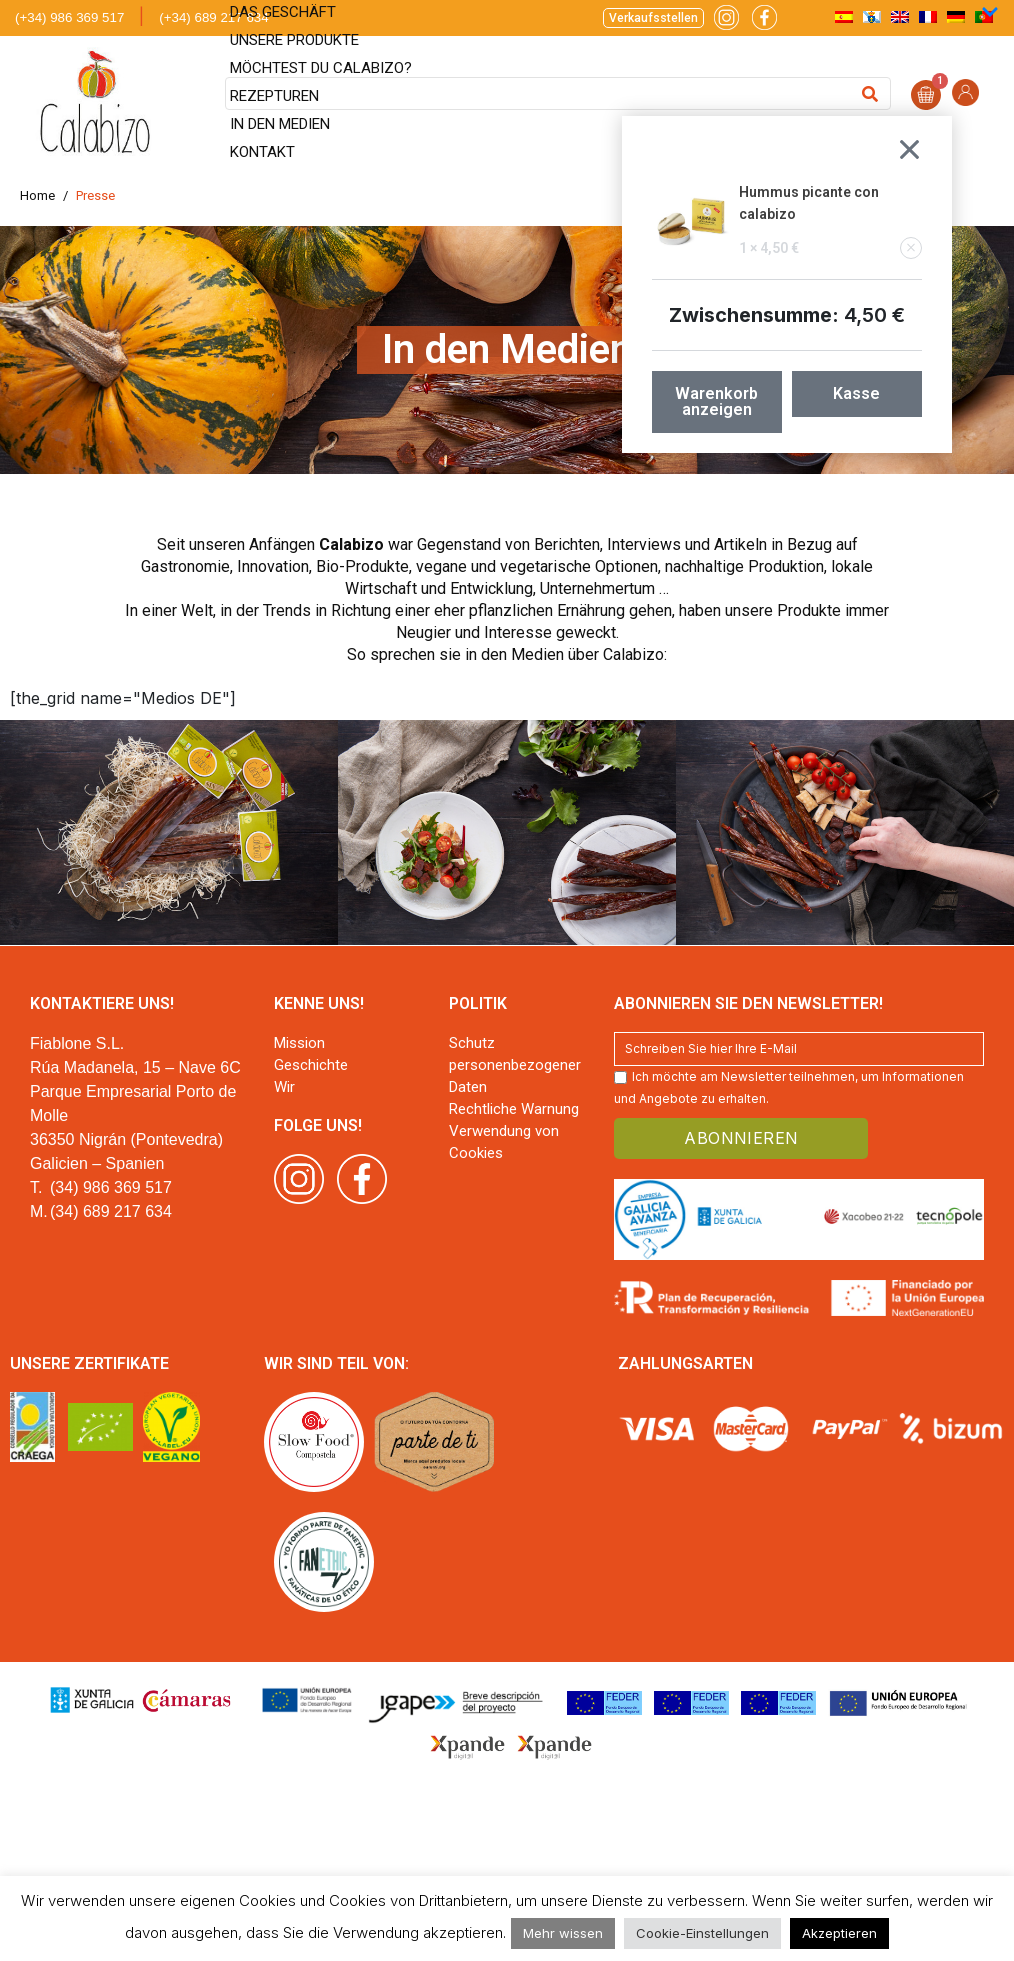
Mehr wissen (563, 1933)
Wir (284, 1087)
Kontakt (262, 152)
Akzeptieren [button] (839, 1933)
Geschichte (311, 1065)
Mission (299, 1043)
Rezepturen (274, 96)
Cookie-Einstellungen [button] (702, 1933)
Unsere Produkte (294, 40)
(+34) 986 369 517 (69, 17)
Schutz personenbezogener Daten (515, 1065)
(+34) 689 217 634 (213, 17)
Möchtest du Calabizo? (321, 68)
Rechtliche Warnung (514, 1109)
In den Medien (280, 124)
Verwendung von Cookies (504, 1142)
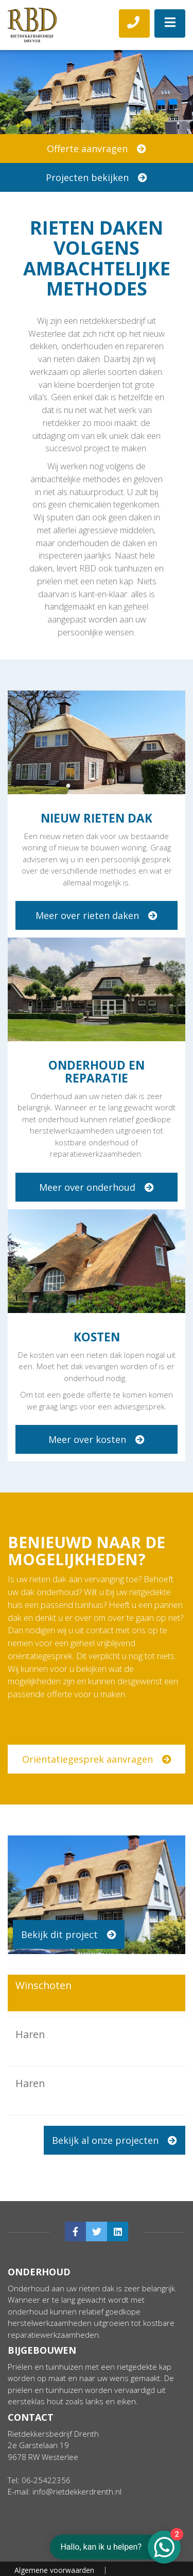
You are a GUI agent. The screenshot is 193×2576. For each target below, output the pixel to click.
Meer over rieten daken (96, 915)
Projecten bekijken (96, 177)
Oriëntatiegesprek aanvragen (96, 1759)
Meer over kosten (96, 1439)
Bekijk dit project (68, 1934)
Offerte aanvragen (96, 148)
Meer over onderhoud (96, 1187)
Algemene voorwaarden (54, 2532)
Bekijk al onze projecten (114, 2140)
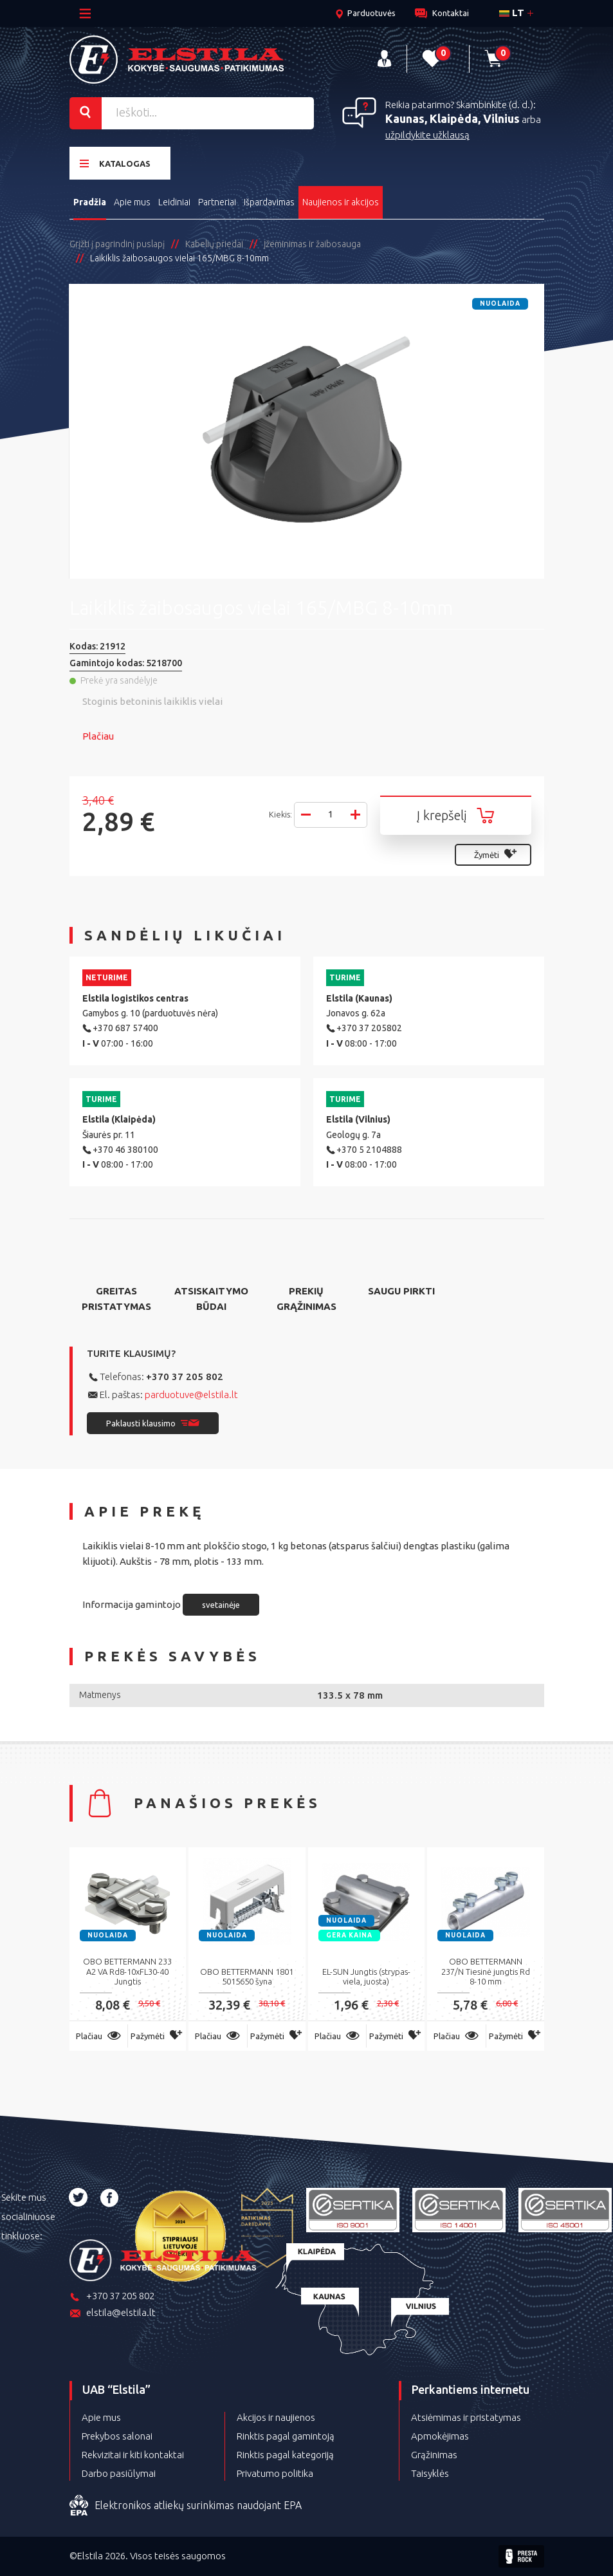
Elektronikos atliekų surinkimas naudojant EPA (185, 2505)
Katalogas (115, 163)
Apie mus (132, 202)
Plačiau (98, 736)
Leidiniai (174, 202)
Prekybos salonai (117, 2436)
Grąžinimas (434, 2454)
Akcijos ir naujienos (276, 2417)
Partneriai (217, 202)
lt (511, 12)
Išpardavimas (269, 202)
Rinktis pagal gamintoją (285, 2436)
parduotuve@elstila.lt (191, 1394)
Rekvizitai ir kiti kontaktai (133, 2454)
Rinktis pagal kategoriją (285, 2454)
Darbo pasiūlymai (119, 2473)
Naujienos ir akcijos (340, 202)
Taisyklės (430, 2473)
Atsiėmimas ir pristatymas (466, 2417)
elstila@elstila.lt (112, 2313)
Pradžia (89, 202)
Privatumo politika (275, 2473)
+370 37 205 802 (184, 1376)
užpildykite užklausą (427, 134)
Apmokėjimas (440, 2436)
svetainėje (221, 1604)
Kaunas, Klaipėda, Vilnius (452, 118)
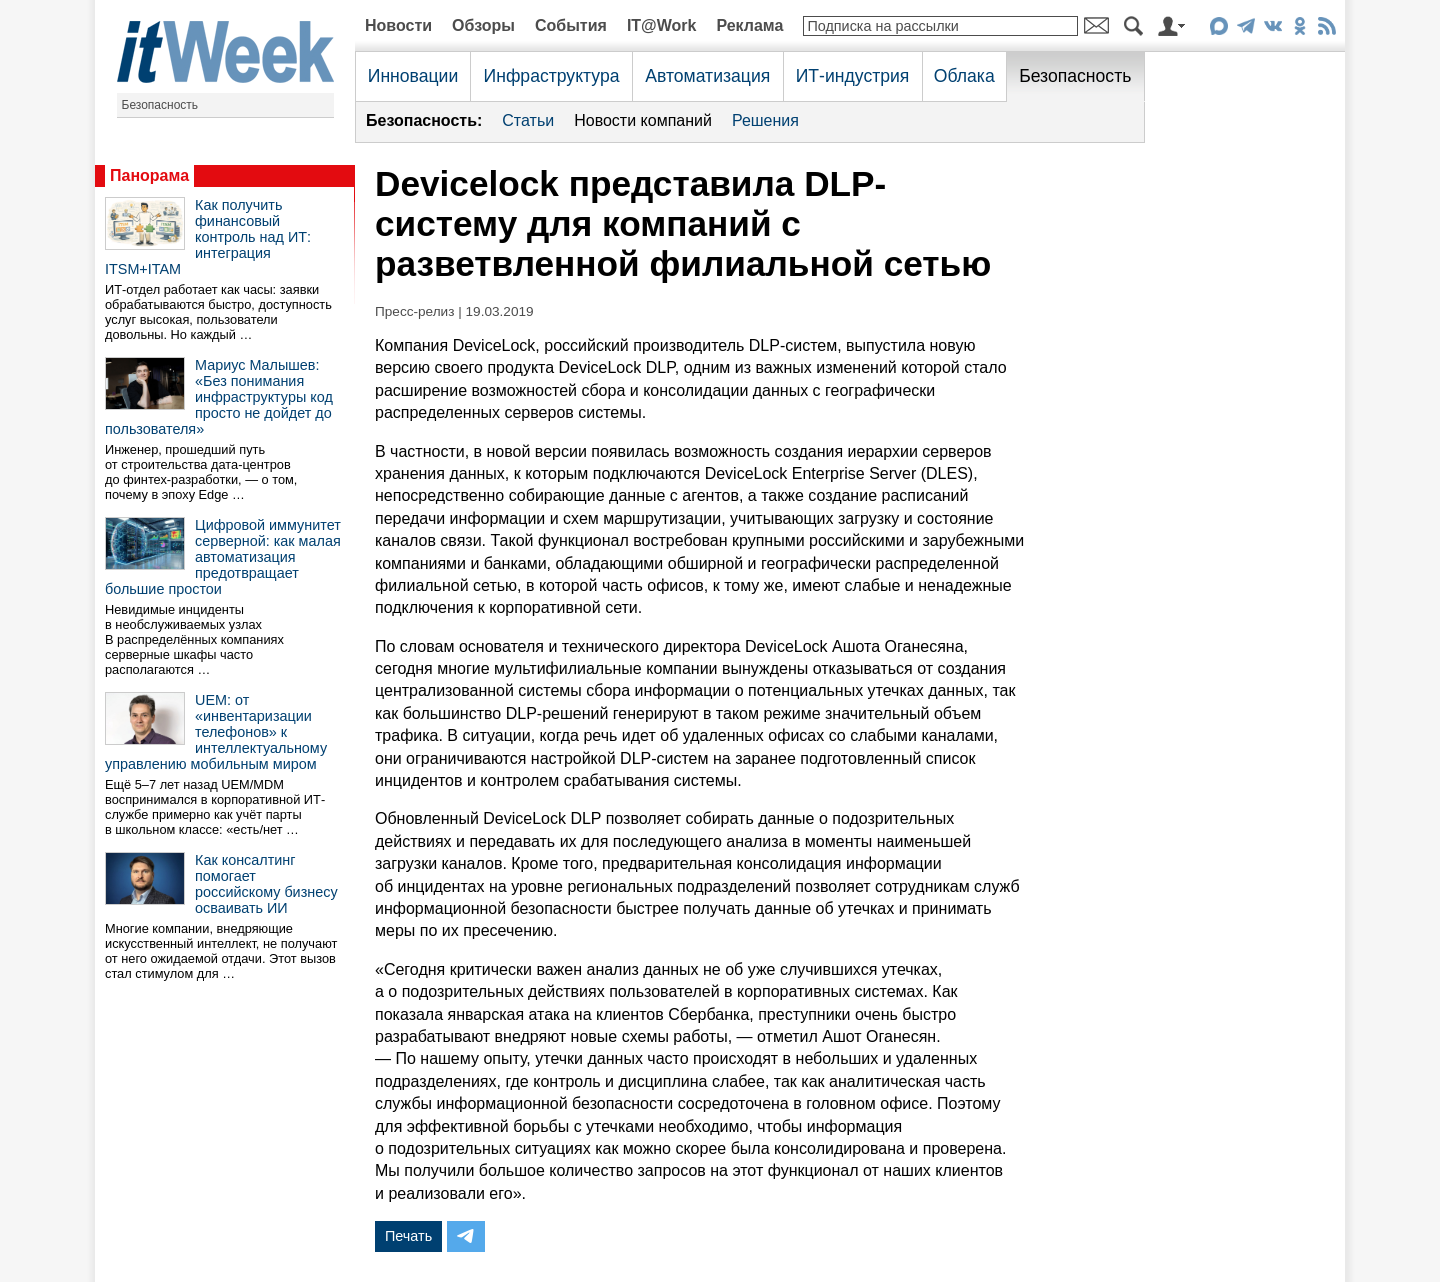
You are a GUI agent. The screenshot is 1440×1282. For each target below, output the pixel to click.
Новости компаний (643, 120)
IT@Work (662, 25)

********************

• **WORK REQUEST**
Using the listing above, say how many of its lines include "aanvragen", offering nothing besides the number.

• **SOLUTION**
2